MANHATTAN — Mayor Bill de Blasio announced Wednesday that the city will raise the salaries of all low-wage workers at city-funded pre-K programs to $15 an hour by the end of 2018 — following a series of DNAinfo stories revealing that a number of workers were forced to get onto food stamps and other public assistance.
The move was welcome news to the approximately 2,000 teacher’s assistants and aides, cooks, janitors and other support staff at hundreds of city-funded pre-schools that serve low-income New York families.
“The mayor deserves a tremendous amount of praise,” said David Nocenti, executive director of East Harlem’s Union Settlement, which runs seven early childhood centers. He was among the many urging the city to increase the minimum wage to $15.
However, Nocenti said, while the mayor has taken steps to eliminate the worst poverty wages at nonprofit early-education centers, he has yet to address the lingering wage gap between them and their counterparts at the city's Department of Education, where teachers can earn half a million more dollars over the course of a 20-year career.

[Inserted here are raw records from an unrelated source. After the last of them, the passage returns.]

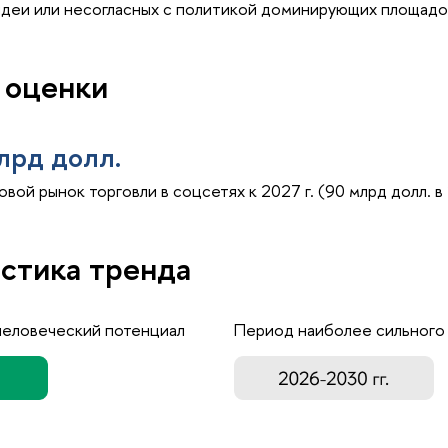
идеи или несогласных с политикой доминирующих площадо
 оценки
лрд долл.
ой рынок торговли в соцсетях к 2027 г. (90 млрд долл. в 
стика тренда
человеческий потенциал
Период наиболее сильного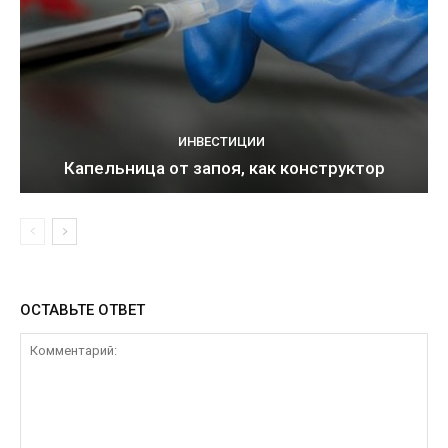
ИНВЕСТИЦИИ
Капельница от запоя, как конструктор
ОСТАВЬТЕ ОТВЕТ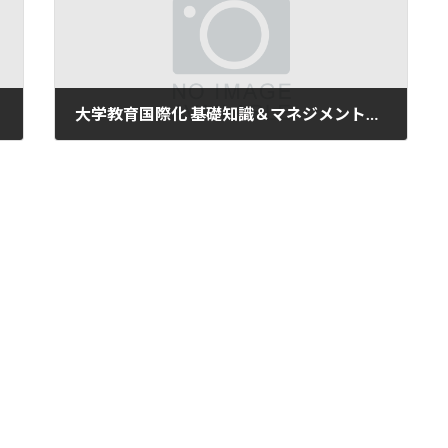
大学教育国際化 基礎知識＆マネジメントセミナー～チームで業 務に取り組む～
2025年1月7日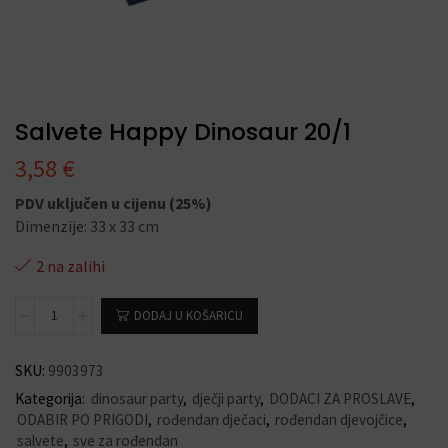
Salvete Happy Dinosaur 20/1
3,58
€
PDV uključen u cijenu (25%)
Dimenzije: 33 x 33 cm
2 na zalihi
DODAJ U KOŠARICU
SKU:
9903973
Kategorija:
dinosaur party
,
dječji party
,
DODACI ZA PROSLAVE
,
ODABIR PO PRIGODI
,
rođendan dječaci
,
rođendan djevojčice
,
salvete
,
sve za rođendan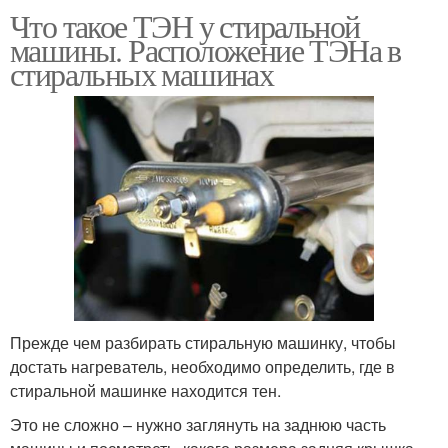
Что такое ТЭН у стиральной
машины. Расположение ТЭНа в
стиральных машинах
Прежде чем разбирать стиральную машинку, чтобы
достать нагреватель, необходимо определить, где в
стиральной машинке находится тен.
Это не сложно – нужно заглянуть на заднюю часть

“Those who are teaching the youngest most vulnerable children in the lowest income communities are being paid 10 to 100 percent less than their counterparts in the DOE,” Nocenti said. “They deserve to be respected and their salaries should be commensurate with what they're doing. Equal pay for equal work.”
Wednesday's announcement is the latest move on the part of the mayor to repair relations with early education centers, who have accused him of touting his universal pre-K program even while leaving some of its staffers to walk to work because they cannot afford MetroCards and sending others to get onto public assistance or go deeply into credit card debt.
De Blasio's new minimum wage is part of a larger effort that is expected to lift the wages of 50,000 union workers and nonprofit employees with city contracts across the board.
Who will be affected by the minimum wage raise?
The bump is expected to help more than 2,000 staffers at the city-funded preschools. An increasing number of these workers have had to rely on public assistance to stay afloat, according to data from the Day Care Council of New York.
It will also include family and infant care workers who have contracts through the city's Administration for Children's Services — as well as workers who belong to the municipal workers union District Council 37, such as crossing guards and seasonal workers.
In all, it will apply to approximately 50,000 workers.
Who won’t be affected at the pre-K centers?
Roughly 1,000 teachers and directors at these preschool centers who already earn more than $15 an hour won’t be affected by Wednesday's announcement.
Currently, many of these pre-K teachers are earning half of what their counterparts at the Education Department preschools make. Even program directors earn less than DOE head teachers.
The Day Care Council of New York, which is representing the programs as they negotiate a new contract with the union DC 1707, is asking for all of its teachers to earn the same amount and for salary parity with DOE teachers.
Why do Early Learn centers say their teachers need higher salaries?
Many programs have seen a brain drain of their best teachers going to pre-K jobs run by the DOE that are not only higher paying, but also give teachers off during the summer and shorter days.
In the last two years, more than half of the roughly 250 members of the Day Care Council of New York lost certified teachers to the DOE, a new report from the group found.
Andrea Anthony, the council’s executive director, noted that the issue was deeply felt by directors, too.
"It’s kind of disheartening when you put a lot of time to try to reach pinnacle of your career, but you're making the same amount of money for 10 years," she said. "You can leave, but you don’t because you love your job."
What does de Blasio plan to do next?
He hinted that larger changes might be in store for the city-funded centers.
“We believe we will get to a resolution in the near term and have an opportunity to address some of these issues,” de Blasio said of the teachers’ salary disparity, adding that his announcement on Wednesday was not directly intended to address the lingering wage gap.
He also said he plans to reform the city-funded preschool system and wants to tackle programs that serve children younger than 4 years old next.
"I believe fundamentally in the power of childcare,” he said. “We’re proud of reaching our 4-year-olds, and there’s more to do."